= Beginning of Section =

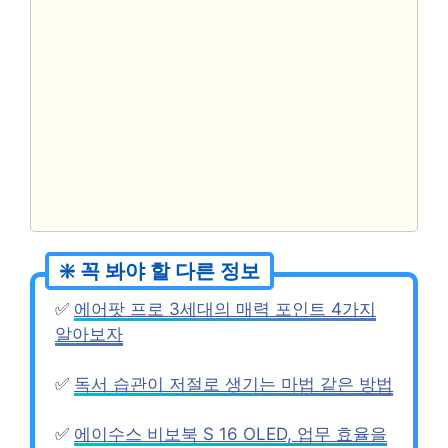
✅
에어팟 프로 3세대의 매력 포인트 4가지
알아보자
✅
독서 습관이 저절로 생기는 마법 같은 방법
✅
에이수스 비보북 S 16 OLED, 업무 효율을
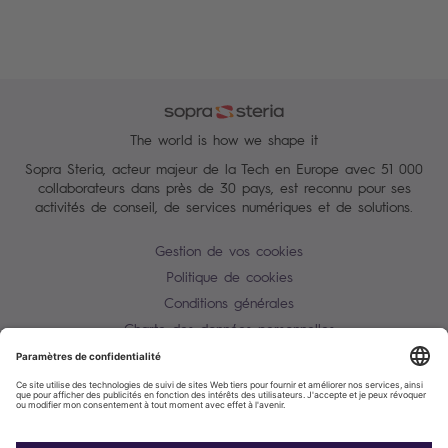
The world is how we shape it
Sopra Steria, acteur majeur de la Tech en Europe avec 51 000
collaborateurs dans près de 30 pays, est reconnu pour ses
activités de conseil, de services numériques et de solutions.
Gestion de vos cookies
Politique de cookies
Conditions générales
Charte des données personnelles
Alerte Tentative d'escroquerie / usurpation d'identité
Plan du site
Contactez-nous
Accessibilité : partiellement conforme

= End of Section =

Transcribe the whole listing exactly as it stands, apart from the pictures.

Solution for this task »
✅
에어팟 프로 3세대의 매력 포인트 4가지
알아보자
✅
독서 습관이 저절로 생기는 마법 같은 방법
✅
에이수스 비보북 S 16 OLED, 업무 효율을
The world is how we shape it
Sopra Steria, acteur majeur de la Tech en Europe avec 51 000
collaborateurs dans près de 30 pays, est reconnu pour ses
activités de conseil, de services numériques et de solutions.
Gestion de vos cookies
Politique de cookies
Conditions générales
Charte des données personnelles
Alerte Tentative d'escroquerie / usurpation d'identité
Plan du site
Contactez-nous
Accessibilité : partiellement conforme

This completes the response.